Many German firms reduce operations
Nonetheless, a survey published today, 2/11/22, reveals that many German businesses are scaling back operations due to rising energy expenses.
According to a poll of 24,000 companies conducted by the German Chambers of Commerce and Industry, more than one-quarter of chemical companies and sixteen percent of automakers report being compelled to curtail production (DIHK).
In addition, 17% of automakers said they intended to relocate some production overseas.
"The repercussions are visible: especially energy-intensive businesses producing intermediate goods, like as chemicals and metals, are cutting their output," said DIHK CEO Martin Wansleben, alluding to the reduction in output of vital semi-finished items.
The dread of the industry's demise
Analysts claim that the energy crisis is increasing the migration of European industry to other regions of the world with cheaper labour and lower production prices.
"If energy prices remain so high that certain European industries become structurally uncompetitive, manufacturers will close and relocate to the United States, where shale energy is abundant and inexpensive," said Daniel Kral, a senior economist at Oxford Economics.
For instance, by 2021, the output of primary aluminium in the EU will be decreased by 50 percent, to 1 million tonnes.
According to statistics obtained by Reuters, all nine European zinc smelters have either reduced or ceased production and are now importing zinc from China, Kazakhstan, Turkey, and Russia.
The reopening of an aluminium facility might cost up to 400 million euros and is improbable given Europe's uncertain economic outlook, according to Eurometaux.
"Historically, these temporary restrictions eventually become permanent," he continued.
Europe currently finds it difficult to obtain the minerals necessary in electric vehicles and batteries.
However, Europe's efforts to acquire crucial minerals used in the production of electric vehicles and batteries for renewable energy sources are hampered by high energy costs.
Brussels is set to propose new legislation, the European Critical Raw Materials Act, at the start of the following year in order to build up reserves of minerals required for the transition to a green economy, such as lithium, bauxite, nickel, and rare earths.
Companies are reluctant to invest in Europe without a drop in energy costs, warned Emanuele Manigrassi, senior director for environment and energy at European Aluminum.
Examples of European industrial base contraction are rising.
Numerous instances illustrate the loss of Europe's industrial base.
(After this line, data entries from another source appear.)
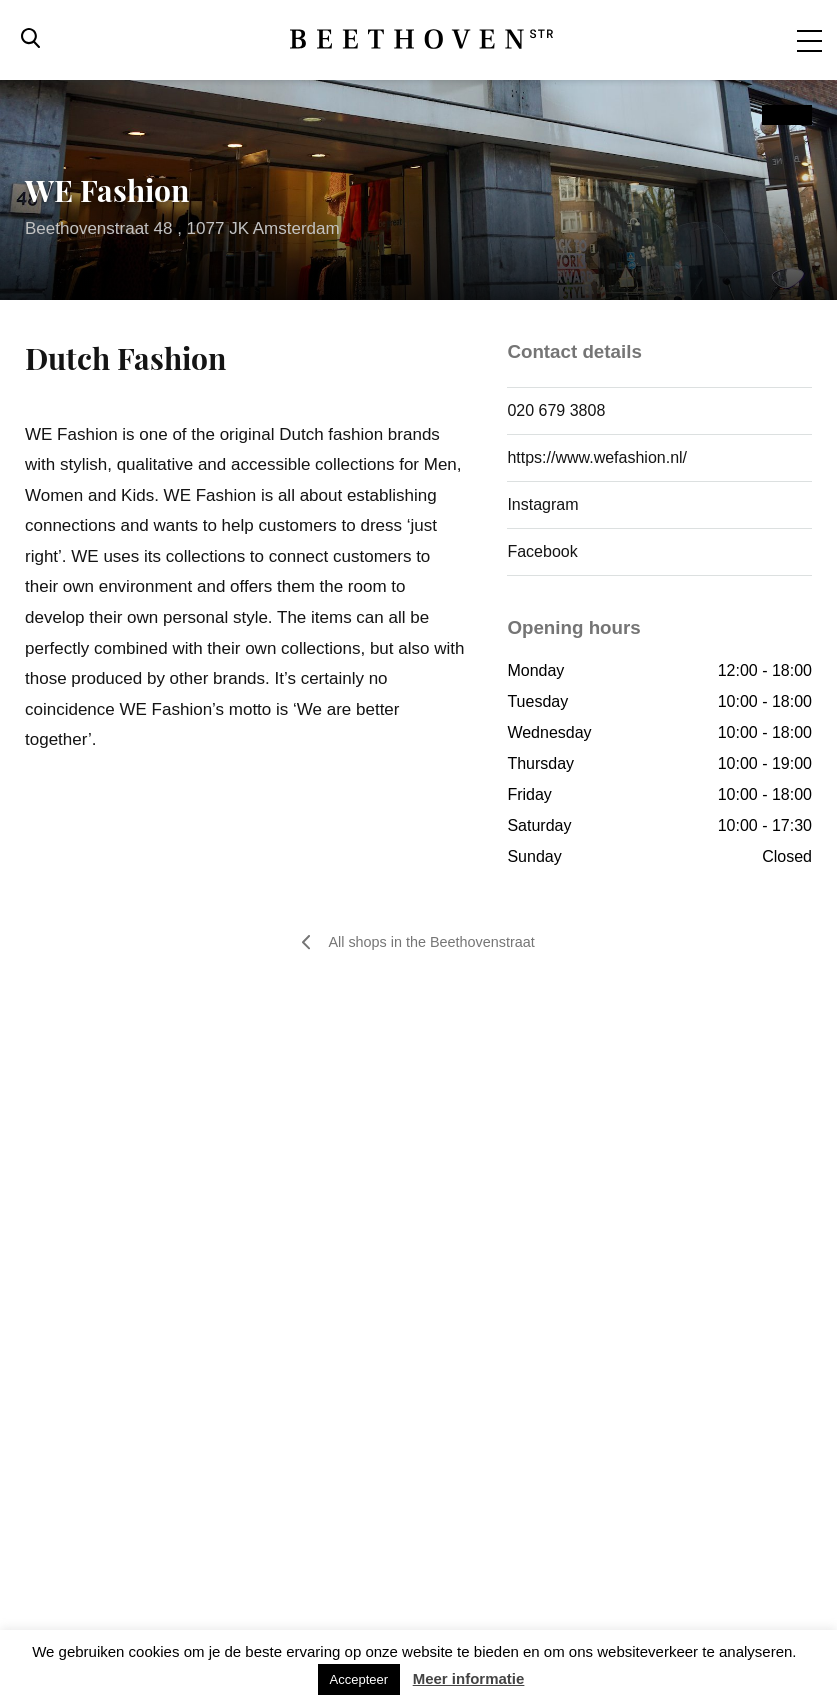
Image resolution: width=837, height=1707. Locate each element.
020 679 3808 (556, 410)
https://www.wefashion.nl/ (597, 457)
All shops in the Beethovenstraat (418, 943)
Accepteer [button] (359, 1679)
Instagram (542, 504)
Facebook (542, 551)
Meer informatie (469, 1678)
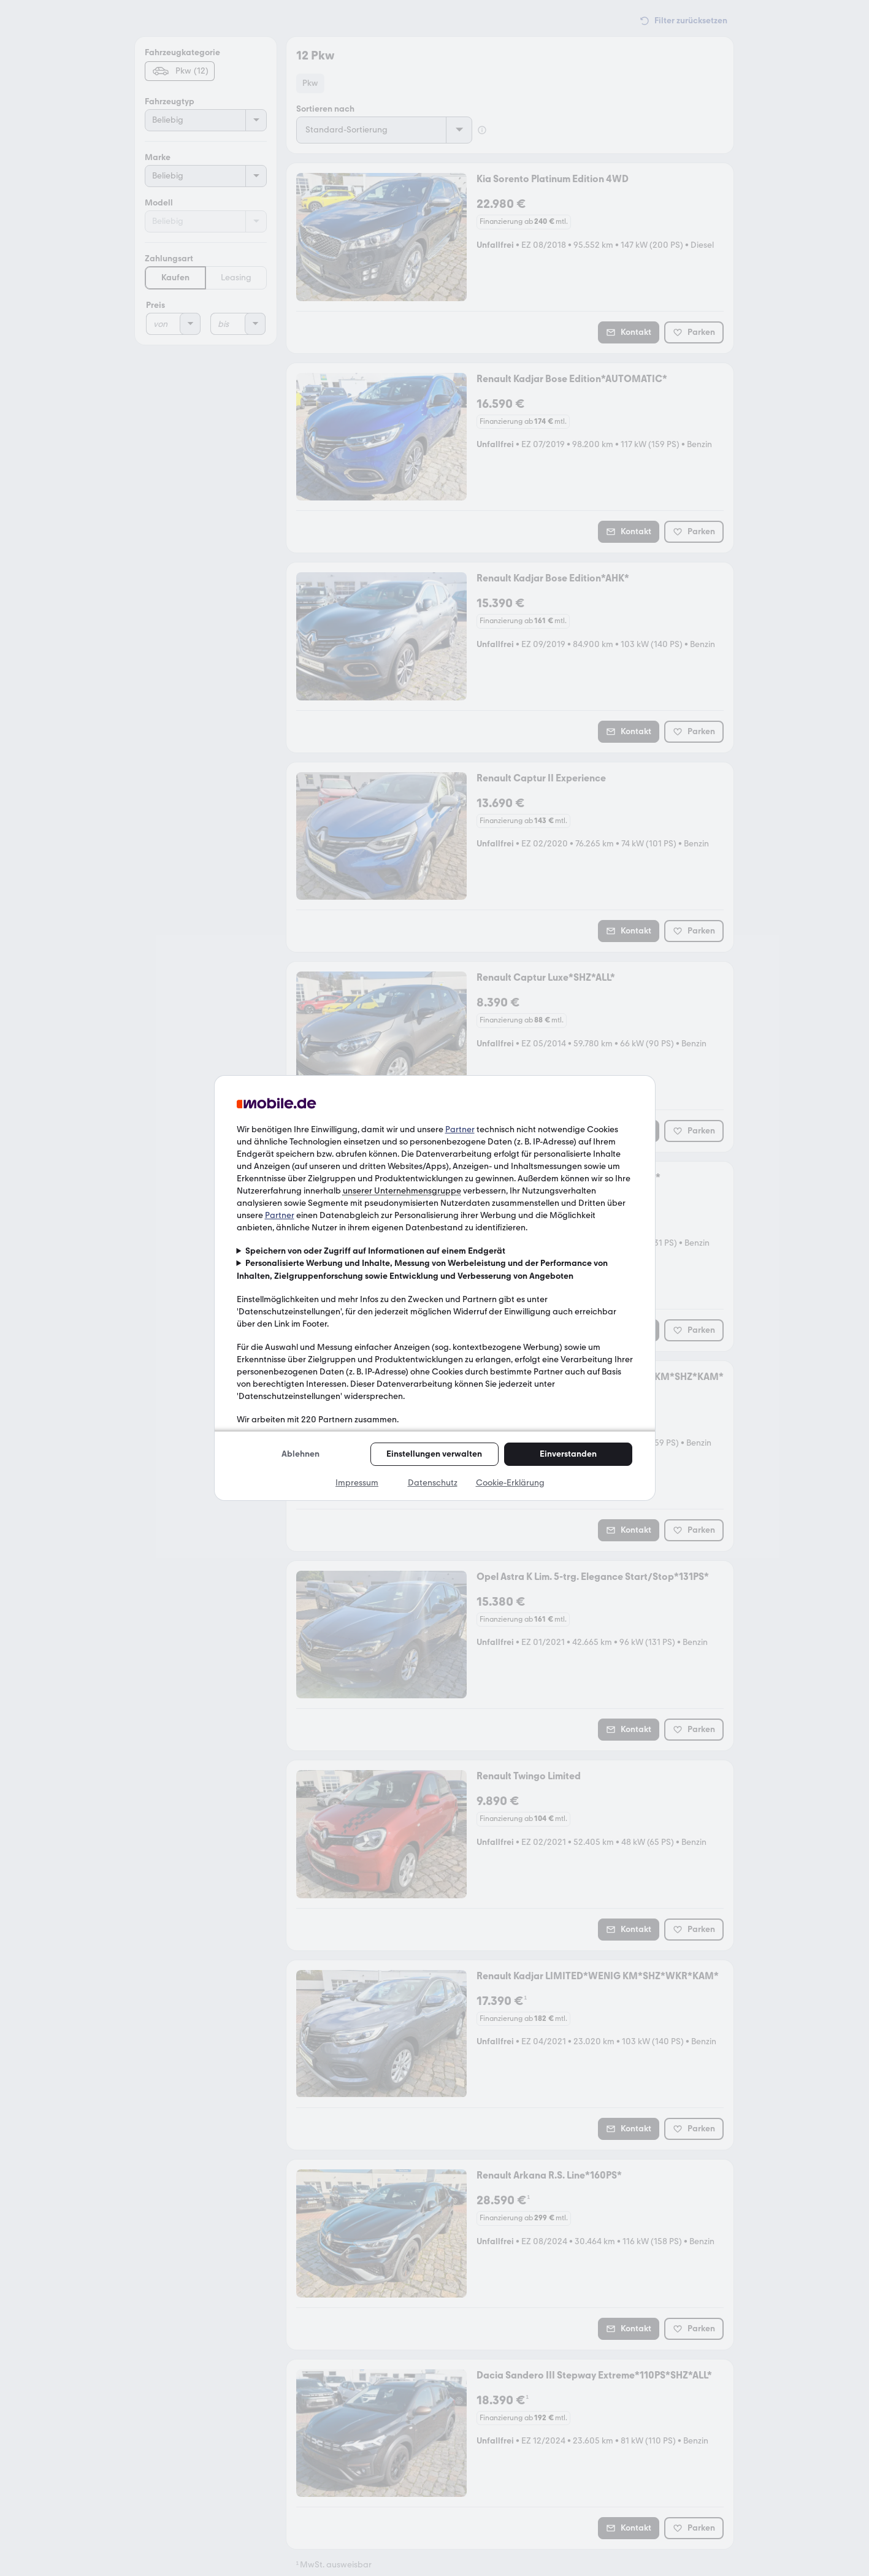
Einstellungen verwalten (434, 1454)
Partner (460, 1129)
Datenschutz (432, 1483)
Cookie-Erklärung (510, 1483)
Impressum (356, 1483)
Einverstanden (568, 1454)
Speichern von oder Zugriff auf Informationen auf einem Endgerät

This year, Europe became a net importer of chemicals for the first time, according to the European Chemical Industry Council (Cefic).
According to the International Fertilizers Association, more than half of European plants producing ammonia, a crucial element in fertilisers, have closed and been replaced by imports.
Yara, a Norwegian fertiliser manufacturer, has reduced its European ammonia production by two-thirds and has no imminent plans to reinstate it.
"We are closely monitoring the situation on the gas market and making contingency plans," CEO Svein Tore Holsether emailed Reuters.
The world's largest chemical company, BASF, questioned the viability of new plant construction in Europe last week.
The company has also warned that it will be forced to suspend operations at its major plant in Ludwigshafen, the largest industrial energy consumer in Germany, if natural gas supplies fall by more than half of its needs.
Some businesses, notably the German viscose fibre manufacturer Kelheim Fibers, which supplies Procter & Gamble, are seeking other energy sources.
This year, the Bavarian factory of the German business has dropped output by a ratio of two.
"As of the first of the year, we will be able to switch to oil," said firm CEO Wolfgang Ott, as the company seeks government assistance to lower energy expenses.
It is even proposing a 2-megawatt solar installation.